To solve the problem, we need to find the values of \( n \) such that the 6th term in the expansion of \( \left( \frac{3}{2} + \frac{x}{3} \right)^n \) is numerically greatest when \( x = 3 \). ### Step-by-Step Solution: 1. **Identify the 6th term in the expansion**: The general term \( T_k \) in the expansion of \( \left( a + b \right)^n \) is given by: \[ T_k = \binom{n}{k-1} a^{n-(k-1)} b^{k-1} \] For our case, \( a = \frac{3}{2} \) and \( b = \frac{3}{3} = 1 \).

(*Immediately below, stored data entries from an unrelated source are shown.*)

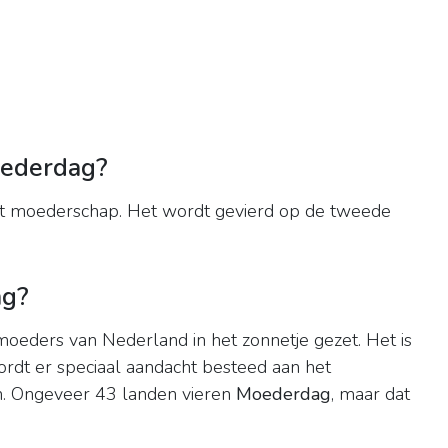
oederdag?
et moederschap. Het wordt gevierd op de tweede
ag?
oeders van Nederland in het zonnetje gezet. Het is
ordt er speciaal aandacht besteed aan het
 Ongeveer 43 landen vieren
Moederdag
, maar dat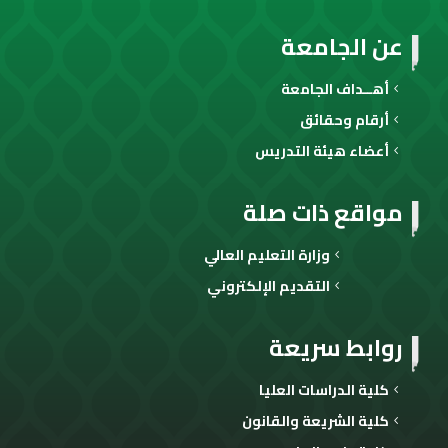
عن الجامعة
أهــداف الجامعة
أرقام وحقائق
أعضاء هيئة التدريس
مواقع ذات صلة
وزارة التعليم العالي
التقديم الإلكتروني
روابط سريعة
كلية الدراسات العليا
كلية الشريعة والقانون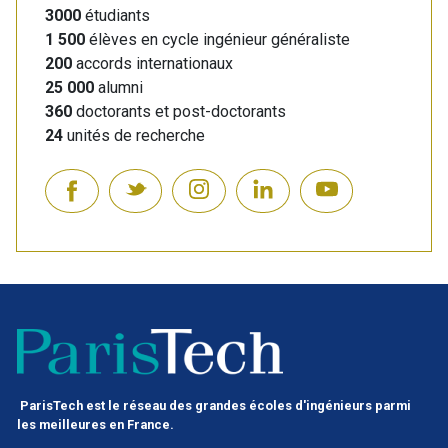
3000
étudiants
1 500
élèves en cycle ingénieur généraliste
200
accords internationaux
25 000
alumni
360
doctorants et post-doctorants
24
unités de recherche
ParisTech est le réseau des grandes écoles d'ingénieurs parmi
les meilleures en France.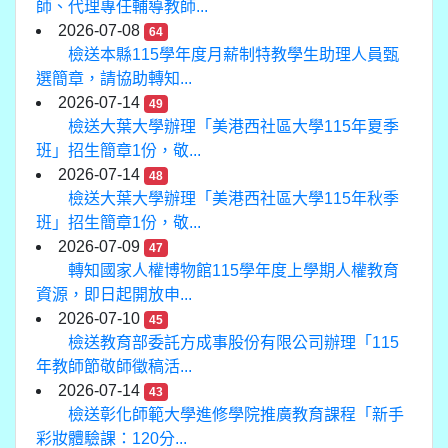
師、代理專任輔導教師...
2026-07-08
64
檢送本縣115學年度月薪制特教學生助理人員甄
選簡章，請協助轉知...
2026-07-14
49
檢送大葉大學辦理「美港西社區大學115年夏季
班」招生簡章1份，敬...
2026-07-14
48
檢送大葉大學辦理「美港西社區大學115年秋季
班」招生簡章1份，敬...
2026-07-09
47
轉知國家人權博物館115學年度上學期人權教育
資源，即日起開放申...
2026-07-10
45
檢送教育部委託方成事股份有限公司辦理「115
年教師節敬師徵稿活...
2026-07-14
43
檢送彰化師範大學進修學院推廣教育課程「新手
彩妝體驗課：120分...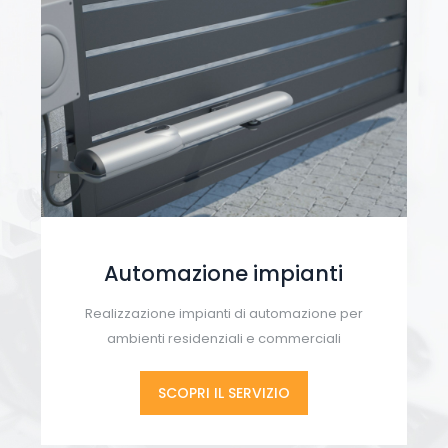
Automazione impianti
Realizzazione impianti di automazione per
ambienti residenziali e commerciali
SCOPRI IL SERVIZIO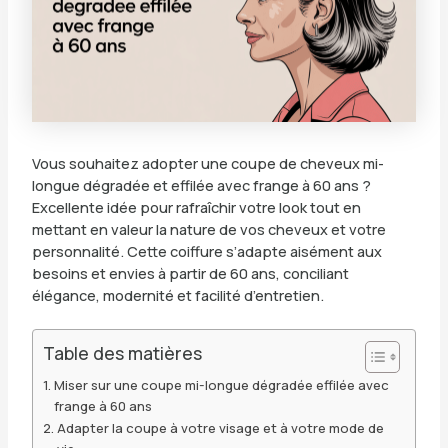
Vous souhaitez adopter une coupe de cheveux mi-
longue dégradée et effilée avec frange à 60 ans ?
Excellente idée pour rafraîchir votre look tout en
mettant en valeur la nature de vos cheveux et votre
personnalité. Cette coiffure s’adapte aisément aux
besoins et envies à partir de 60 ans, conciliant
élégance, modernité et facilité d’entretien.
Table des matières
Miser sur une coupe mi-longue dégradée effilée avec
frange à 60 ans
Adapter la coupe à votre visage et à votre mode de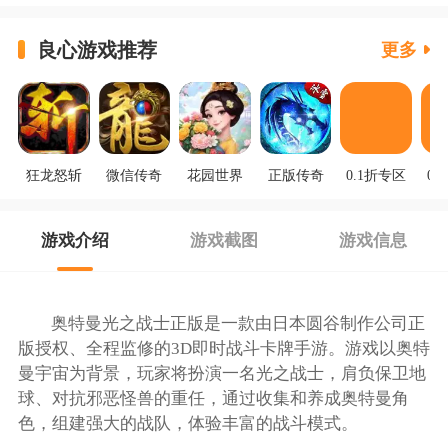
良心游戏推荐
更多
狂龙怒斩
微信传奇
花园世界
正版传奇
0.1折专区
0.
游戏介绍
游戏截图
游戏信息
奥特曼光之战士正版是一款由日本圆谷制作公司正
版授权、全程监修的3D即时战斗卡牌手游。游戏以奥特
曼宇宙为背景，玩家将扮演一名光之战士，肩负保卫地
球、对抗邪恶怪兽的重任，通过收集和养成奥特曼角
色，组建强大的战队，体验丰富的战斗模式。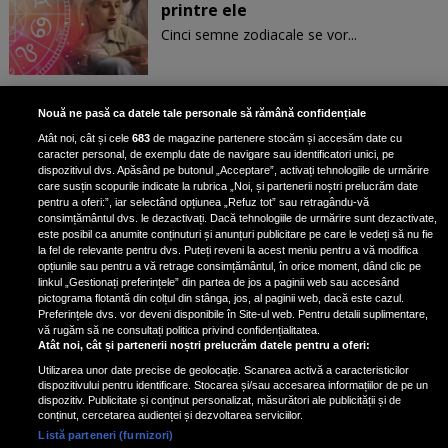
printre ele
Cinci semne zodiacale se vor...
Patru zodii primesc un mesaj
Nouă ne pasă ca datele tale personale să rămână confidențiale
special de la Univers pe 30
Atât noi, cât și cele
683
de magazine partenere stocăm și accesăm date cu
ianuarie. Vezi dacă te afli printre
caracter personal, de exemplu date de navigare sau identificatori unici, pe
ele
dispozitivul dvs. Apăsând pe butonul „Acceptare”, activați tehnologiile de urmărire
care susțin scopurile indicate la rubrica „Noi, și partenerii noștri prelucrăm date
pentru a oferi:”, iar selectând opțiunea „Refuz tot” sau retragându-vă
consimțământul dvs. le dezactivați. Dacă tehnologiile de urmărire sunt dezactivate,
este posibil ca anumite conținuturi și anunțuri publicitare pe care le vedeți să nu fie
3 zodii ale căror dorințe devin
la fel de relevante pentru dvs. Puteți reveni la acest meniu pentru a vă modifica
realitate pe 29 ianuarie 2025. Vezi
opțiunile sau pentru a vă retrage consimțământul, în orice moment, dând clic pe
linkul „Gestionați preferințele” din partea de jos a paginii web sau accesând
dacă te afli printre cei norocoși
pictograma flotantă din colțul din stânga, jos, al paginii web, dacă este cazul.
Preferințele dvs. vor deveni disponibile în Site-ul web. Pentru detalii suplimentare,
vă rugăm să ne consultați politica privind confidențialitatea.
Atât noi, cât și partenerii noștri prelucrăm datele pentru a oferi:
Utilizarea unor date precise de geolocație. Scanarea activă a caracteristicilor
dispozitivului pentru identificare. Stocarea și/sau accesarea informațiilor de pe un
dispozitiv. Publicitate și conținut personalizat, măsurători ale publicității și de
conținut, cercetarea audienței și dezvoltarea serviciilor.
Listă parteneri (furnizori)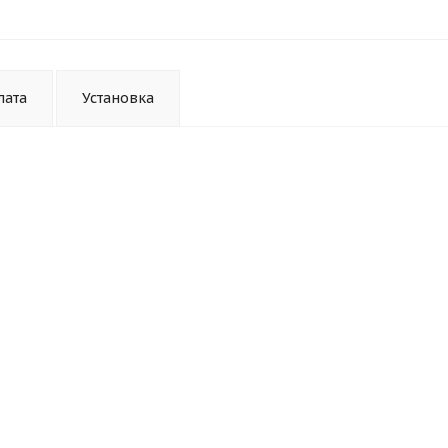
лата
Установка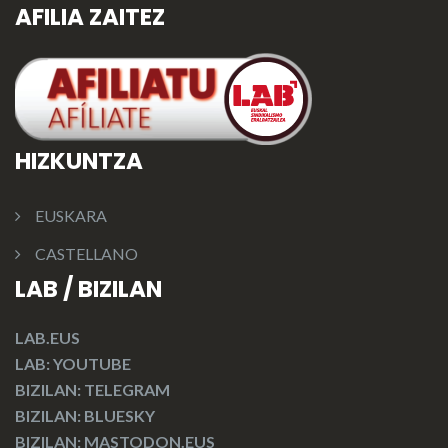
AFILIA ZAITEZ
HIZKUNTZA
EUSKARA
CASTELLANO
LAB / BIZILAN
LAB.EUS
LAB: YOUTUBE
BIZILAN: TELEGRAM
BIZILAN: BLUESKY
BIZILAN: MASTODON.EUS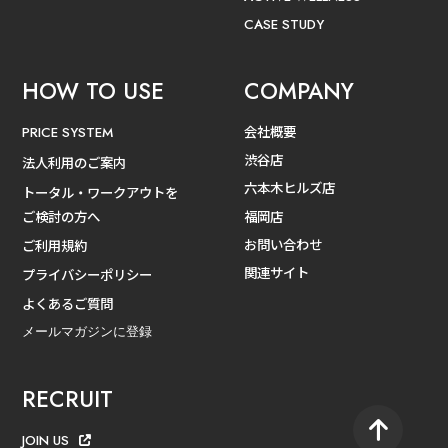
CASE STUDY
HOW TO USE
COMPANY
会社概要
PRICE SYSTEM
渋谷店
法人利用のご案内
六本木ヒルズ店
トータル・ワークアウトを
ご検討の方へ
福岡店
お問い合わせ
ご利用規約
関連サイト
プライバシーポリシー
よくあるご質問
メールマガジンに登録
RECRUIT
JOIN US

The 6th term \( T_6 \) is: \[ T_6 = \binom{n}{5} \left( \frac{3}{2} \right)^{n-5} \cdot 1^5 = \binom{n}{5} \left( \frac{3}{2} \right)^{n-5} \] 2. **Find the 5th and 4th terms**: - The 5th term \( T_5 \): \[ T_5 = \binom{n}{4} \left( \frac{3}{2} \right)^{n-4} \] - The 4th term \( T_4 \): \[ T_4 = \binom{n}{3} \left( \frac{3}{2} \right)^{n-3} \] 3. **Set up the conditions for maximum**: For the 6th term to be numerically greatest, we need: \[ \frac{T_6}{T_5} > 1 \quad \text{and} \quad \frac{T_6}{T_4} < 1 \] 4. **Calculate \( \frac{T_6}{T_5} \)**: \[ \frac{T_6}{T_5} = \frac{\binom{n}{5} \left( \frac{3}{2} \right)^{n-5}}{\binom{n}{4} \left( \frac{3}{2} \right)^{n-4}} = \frac{\binom{n}{5}}{\binom{n}{4}} \cdot \frac{1}{\frac{3}{2}} = \frac{n-4}{5} \cdot \frac{2}{3} \] Setting this greater than 1: \[ \frac{2(n-4)}{15} > 1 \implies 2(n-4) > 15 \implies n - 4 > 7.5 \implies n > 11.5 \] 5. **Calculate \( \frac{T_6}{T_4} \)**: \[ \frac{T_6}{T_4} = \frac{\binom{n}{5} \left( \frac{3}{2} \right)^{n-5}}{\binom{n}{3} \left( \frac{3}{2} \right)^{n-3}} = \frac{\binom{n}{5}}{\binom{n}{3}} \cdot \left( \frac{3}{2} \right)^{-2} = \frac{(n-4)(n-5)}{3 \cdot 2} \cdot \frac{4}{9} \] Setting this less than 1: \[ \frac{(n-4)(n-5)}{6} < 1 \implies (n-4)(n-5) < 6 \] This gives us a quadratic inequality: \[ n^2 - 9n + 20 < 6 \implies n^2 - 9n + 14 < 0 \] Factoring: \[ (n-7)(n-2) < 0 \] The solution to this inequality is: \[ 2 < n < 7 \] 6. **Combine the inequalities**: From \( n > 11.5 \) and \( 2 < n < 7 \), we find that \( n \) must be an integer such that: \[ n = 12, 13 \] 7. **Sum of possible integral values of \( n \)**: The possible integral values of \( n \) are 12 and 13. Therefore, the sum is: \[ 12 + 13 = 25 \] ### Final Answer: The sum of possible integral values of \( n \) is \( \boxed{25} \).